▸ **Exercise goal**: Whenever the word "OMIL" turns up in a line of the data below, copy that line.

▸ **Task inputs**:
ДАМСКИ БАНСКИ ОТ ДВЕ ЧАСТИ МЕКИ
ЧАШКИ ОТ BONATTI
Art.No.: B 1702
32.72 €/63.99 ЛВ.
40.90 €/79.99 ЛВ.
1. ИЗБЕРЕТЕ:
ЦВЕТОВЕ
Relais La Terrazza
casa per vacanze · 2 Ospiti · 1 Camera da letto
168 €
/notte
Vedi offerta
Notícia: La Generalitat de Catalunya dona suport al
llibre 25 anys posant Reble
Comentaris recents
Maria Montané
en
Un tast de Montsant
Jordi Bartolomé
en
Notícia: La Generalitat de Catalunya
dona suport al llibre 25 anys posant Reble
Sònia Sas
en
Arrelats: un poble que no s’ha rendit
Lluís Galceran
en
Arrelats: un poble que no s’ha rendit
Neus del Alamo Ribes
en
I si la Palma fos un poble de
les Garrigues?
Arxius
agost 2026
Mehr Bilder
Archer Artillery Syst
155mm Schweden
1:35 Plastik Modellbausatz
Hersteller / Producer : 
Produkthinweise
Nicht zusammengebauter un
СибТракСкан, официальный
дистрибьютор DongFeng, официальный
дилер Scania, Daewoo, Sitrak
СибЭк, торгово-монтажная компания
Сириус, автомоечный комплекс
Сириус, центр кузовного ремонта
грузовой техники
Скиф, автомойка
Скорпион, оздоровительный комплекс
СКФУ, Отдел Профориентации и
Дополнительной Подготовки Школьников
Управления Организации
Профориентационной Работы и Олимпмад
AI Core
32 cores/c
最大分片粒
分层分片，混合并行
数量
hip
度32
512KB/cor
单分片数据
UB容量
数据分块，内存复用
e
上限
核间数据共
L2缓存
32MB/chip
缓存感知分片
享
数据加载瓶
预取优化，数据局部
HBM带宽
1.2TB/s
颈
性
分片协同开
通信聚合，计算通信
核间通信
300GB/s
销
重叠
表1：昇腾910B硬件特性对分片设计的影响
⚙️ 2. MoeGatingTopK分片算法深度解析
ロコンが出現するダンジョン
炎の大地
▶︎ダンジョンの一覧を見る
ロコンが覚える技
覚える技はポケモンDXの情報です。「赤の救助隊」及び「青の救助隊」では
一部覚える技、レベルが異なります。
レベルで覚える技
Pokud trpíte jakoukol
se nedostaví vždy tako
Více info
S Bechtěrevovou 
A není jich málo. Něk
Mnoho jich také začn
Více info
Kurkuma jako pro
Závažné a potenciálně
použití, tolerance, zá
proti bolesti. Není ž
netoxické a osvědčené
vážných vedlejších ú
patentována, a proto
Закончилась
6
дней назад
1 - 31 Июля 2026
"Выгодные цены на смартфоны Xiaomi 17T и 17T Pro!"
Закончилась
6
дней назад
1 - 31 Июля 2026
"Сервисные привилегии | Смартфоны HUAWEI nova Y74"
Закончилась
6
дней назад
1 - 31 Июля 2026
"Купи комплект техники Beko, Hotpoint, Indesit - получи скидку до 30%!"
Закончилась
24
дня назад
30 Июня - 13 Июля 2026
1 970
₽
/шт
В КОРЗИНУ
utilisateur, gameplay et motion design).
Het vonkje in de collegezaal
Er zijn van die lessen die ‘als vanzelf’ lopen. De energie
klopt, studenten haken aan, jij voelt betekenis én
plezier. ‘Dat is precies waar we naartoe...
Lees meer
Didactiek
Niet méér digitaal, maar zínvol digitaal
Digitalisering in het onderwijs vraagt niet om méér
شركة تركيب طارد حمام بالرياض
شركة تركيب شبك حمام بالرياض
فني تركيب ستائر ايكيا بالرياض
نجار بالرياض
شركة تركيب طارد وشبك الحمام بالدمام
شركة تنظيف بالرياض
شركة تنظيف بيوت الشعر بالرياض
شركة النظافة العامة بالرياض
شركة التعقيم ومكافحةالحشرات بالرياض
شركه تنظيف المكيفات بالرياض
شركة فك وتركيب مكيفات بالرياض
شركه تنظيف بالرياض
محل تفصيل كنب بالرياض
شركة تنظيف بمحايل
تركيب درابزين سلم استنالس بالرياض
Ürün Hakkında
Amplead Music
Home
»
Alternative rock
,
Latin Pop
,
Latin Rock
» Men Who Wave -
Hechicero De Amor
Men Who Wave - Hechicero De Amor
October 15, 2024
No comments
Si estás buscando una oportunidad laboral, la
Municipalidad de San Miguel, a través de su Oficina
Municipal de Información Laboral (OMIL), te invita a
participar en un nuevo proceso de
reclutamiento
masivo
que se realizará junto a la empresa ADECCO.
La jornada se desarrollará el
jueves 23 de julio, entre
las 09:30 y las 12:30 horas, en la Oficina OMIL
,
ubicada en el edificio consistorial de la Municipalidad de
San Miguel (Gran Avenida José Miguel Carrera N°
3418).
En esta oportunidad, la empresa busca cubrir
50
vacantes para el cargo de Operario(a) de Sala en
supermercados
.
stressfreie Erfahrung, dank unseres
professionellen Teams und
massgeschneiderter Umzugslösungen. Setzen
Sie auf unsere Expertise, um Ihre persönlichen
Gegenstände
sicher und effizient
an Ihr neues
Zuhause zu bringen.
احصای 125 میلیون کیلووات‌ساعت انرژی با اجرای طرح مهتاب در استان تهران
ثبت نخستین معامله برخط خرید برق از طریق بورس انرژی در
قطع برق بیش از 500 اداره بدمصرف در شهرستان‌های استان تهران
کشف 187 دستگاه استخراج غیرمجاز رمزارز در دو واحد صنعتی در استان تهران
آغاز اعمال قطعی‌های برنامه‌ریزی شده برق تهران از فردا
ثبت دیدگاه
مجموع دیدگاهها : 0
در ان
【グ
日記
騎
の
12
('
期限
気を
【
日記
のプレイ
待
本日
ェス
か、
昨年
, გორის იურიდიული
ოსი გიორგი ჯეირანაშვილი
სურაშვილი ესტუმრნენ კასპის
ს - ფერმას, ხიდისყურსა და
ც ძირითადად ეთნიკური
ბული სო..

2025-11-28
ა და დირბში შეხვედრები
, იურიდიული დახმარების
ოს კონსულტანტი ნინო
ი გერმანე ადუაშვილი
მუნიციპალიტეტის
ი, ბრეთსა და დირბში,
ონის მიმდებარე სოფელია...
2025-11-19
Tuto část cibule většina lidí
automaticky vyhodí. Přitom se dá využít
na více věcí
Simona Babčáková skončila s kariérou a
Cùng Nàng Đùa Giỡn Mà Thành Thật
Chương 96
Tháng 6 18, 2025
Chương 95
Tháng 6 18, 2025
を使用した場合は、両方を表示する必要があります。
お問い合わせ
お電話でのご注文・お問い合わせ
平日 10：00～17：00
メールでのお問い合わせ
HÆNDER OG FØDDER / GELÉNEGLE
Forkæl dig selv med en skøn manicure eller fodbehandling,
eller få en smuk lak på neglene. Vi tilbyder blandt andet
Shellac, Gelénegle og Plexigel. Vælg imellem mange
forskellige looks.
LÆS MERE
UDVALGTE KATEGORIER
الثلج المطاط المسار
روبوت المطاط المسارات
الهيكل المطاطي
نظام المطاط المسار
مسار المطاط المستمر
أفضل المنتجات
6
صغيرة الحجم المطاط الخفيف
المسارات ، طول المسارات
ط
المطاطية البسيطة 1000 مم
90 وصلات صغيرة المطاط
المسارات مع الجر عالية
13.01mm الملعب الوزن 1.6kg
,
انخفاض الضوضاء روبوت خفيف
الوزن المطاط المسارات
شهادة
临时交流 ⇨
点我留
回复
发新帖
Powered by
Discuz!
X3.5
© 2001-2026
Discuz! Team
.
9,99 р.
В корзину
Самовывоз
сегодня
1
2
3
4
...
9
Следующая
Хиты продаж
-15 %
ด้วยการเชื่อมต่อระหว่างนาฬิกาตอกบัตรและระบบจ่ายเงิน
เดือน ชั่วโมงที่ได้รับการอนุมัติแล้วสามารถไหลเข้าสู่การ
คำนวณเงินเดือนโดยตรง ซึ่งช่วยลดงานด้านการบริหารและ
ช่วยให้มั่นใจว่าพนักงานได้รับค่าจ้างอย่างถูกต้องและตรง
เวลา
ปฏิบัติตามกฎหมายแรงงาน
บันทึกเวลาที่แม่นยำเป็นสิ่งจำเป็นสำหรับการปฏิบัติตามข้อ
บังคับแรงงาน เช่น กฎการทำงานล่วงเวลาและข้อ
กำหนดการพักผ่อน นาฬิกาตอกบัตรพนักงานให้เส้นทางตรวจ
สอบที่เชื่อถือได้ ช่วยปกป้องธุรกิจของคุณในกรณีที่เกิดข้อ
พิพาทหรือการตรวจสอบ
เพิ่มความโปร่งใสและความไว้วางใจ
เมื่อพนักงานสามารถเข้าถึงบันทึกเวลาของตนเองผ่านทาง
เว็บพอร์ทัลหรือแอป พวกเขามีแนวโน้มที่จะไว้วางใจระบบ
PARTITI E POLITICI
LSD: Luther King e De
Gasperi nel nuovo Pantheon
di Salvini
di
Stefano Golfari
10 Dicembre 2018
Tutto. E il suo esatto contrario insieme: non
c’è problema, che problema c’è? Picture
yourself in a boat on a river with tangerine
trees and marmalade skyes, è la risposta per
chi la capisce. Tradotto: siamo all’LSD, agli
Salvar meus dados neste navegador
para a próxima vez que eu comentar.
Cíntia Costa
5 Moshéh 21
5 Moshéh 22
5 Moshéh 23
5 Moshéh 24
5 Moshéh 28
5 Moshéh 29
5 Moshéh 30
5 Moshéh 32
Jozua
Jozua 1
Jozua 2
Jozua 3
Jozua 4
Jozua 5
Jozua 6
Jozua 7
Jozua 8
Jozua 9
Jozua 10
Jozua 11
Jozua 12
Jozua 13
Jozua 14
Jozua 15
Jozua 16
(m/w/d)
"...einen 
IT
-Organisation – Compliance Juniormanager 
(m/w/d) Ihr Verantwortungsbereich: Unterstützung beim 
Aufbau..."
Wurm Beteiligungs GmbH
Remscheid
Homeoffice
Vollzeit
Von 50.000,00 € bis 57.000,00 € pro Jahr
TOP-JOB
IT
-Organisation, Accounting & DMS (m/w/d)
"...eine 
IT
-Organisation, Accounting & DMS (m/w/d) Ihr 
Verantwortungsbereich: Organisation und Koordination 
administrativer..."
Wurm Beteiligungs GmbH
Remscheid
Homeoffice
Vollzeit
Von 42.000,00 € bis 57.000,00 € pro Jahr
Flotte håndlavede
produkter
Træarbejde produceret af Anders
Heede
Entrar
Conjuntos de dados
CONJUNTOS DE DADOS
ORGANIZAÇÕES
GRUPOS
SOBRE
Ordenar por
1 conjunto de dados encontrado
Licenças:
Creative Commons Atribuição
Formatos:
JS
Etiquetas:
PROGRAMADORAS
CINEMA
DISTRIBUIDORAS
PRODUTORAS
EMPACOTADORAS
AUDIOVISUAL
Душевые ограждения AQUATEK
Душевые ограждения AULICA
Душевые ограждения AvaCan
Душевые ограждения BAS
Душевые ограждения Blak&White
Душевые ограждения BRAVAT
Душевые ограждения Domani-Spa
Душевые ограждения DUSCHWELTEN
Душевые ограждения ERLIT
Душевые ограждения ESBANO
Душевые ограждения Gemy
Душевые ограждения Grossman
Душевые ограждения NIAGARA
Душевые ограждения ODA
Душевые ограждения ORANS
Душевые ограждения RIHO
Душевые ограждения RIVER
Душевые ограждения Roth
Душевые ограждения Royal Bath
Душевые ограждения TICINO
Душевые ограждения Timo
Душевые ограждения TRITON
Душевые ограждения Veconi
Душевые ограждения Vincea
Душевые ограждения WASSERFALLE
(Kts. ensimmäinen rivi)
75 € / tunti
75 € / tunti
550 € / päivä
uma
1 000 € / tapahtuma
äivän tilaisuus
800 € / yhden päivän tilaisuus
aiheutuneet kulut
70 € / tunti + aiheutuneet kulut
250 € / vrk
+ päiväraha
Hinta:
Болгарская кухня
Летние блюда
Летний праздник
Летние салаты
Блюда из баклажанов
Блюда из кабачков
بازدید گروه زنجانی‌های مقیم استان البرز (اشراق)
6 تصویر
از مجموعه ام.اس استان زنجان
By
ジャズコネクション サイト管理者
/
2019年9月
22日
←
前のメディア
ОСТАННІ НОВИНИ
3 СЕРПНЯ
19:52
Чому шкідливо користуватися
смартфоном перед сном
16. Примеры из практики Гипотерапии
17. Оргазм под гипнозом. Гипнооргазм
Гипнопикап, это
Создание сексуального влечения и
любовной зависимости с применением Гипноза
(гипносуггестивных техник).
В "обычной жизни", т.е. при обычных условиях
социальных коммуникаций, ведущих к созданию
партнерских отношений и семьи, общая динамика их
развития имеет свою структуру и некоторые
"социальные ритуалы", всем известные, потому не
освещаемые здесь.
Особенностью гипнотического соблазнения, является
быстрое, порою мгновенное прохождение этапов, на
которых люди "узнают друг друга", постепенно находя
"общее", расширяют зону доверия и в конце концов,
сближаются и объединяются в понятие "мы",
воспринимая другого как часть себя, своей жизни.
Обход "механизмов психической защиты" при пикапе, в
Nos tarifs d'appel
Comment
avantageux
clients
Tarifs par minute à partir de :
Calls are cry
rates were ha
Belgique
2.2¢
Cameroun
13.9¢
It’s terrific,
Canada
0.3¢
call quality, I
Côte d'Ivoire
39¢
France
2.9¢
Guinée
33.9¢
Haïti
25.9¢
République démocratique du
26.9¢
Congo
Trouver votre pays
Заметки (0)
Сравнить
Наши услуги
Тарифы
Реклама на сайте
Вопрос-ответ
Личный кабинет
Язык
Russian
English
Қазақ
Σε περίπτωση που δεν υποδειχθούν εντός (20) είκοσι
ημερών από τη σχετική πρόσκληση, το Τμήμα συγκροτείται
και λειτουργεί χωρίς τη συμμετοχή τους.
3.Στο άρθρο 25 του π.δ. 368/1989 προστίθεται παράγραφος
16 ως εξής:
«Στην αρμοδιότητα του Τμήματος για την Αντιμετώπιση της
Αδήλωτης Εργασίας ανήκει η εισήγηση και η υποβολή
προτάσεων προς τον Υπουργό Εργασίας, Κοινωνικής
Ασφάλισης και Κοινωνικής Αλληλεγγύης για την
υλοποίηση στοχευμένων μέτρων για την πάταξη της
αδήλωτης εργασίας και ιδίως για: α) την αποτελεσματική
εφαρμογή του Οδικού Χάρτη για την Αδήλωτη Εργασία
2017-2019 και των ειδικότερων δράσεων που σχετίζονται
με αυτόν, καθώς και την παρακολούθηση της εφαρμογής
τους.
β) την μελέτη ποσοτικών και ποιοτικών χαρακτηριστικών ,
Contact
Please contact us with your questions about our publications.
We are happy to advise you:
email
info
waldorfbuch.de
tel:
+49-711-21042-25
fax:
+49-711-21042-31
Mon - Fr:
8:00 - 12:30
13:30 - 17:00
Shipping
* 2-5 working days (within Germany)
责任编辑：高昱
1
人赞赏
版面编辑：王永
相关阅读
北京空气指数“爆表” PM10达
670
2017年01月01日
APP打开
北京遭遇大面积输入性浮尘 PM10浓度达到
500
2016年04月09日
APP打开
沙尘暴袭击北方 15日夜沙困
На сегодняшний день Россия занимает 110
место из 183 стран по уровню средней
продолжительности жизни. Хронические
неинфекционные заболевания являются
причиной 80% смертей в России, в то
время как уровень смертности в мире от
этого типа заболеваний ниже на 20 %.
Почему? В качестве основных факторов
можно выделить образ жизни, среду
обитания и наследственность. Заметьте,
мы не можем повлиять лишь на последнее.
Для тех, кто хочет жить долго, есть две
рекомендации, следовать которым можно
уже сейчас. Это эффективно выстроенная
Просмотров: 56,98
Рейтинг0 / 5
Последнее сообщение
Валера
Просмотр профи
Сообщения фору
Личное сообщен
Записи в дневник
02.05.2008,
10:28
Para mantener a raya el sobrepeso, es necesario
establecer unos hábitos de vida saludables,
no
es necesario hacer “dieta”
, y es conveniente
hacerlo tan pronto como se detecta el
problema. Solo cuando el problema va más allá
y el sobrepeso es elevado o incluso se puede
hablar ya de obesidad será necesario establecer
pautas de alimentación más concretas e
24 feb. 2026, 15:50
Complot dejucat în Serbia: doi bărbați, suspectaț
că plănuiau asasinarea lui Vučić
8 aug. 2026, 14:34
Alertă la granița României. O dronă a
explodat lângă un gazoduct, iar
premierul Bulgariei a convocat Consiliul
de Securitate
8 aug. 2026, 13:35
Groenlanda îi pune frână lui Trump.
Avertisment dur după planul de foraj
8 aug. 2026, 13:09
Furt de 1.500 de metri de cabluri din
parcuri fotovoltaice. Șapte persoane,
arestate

▸ **Answer to the exercise**:
Municipal de Información Laboral (OMIL), te invita a
las 09:30 y las 12:30 horas, en la Oficina OMIL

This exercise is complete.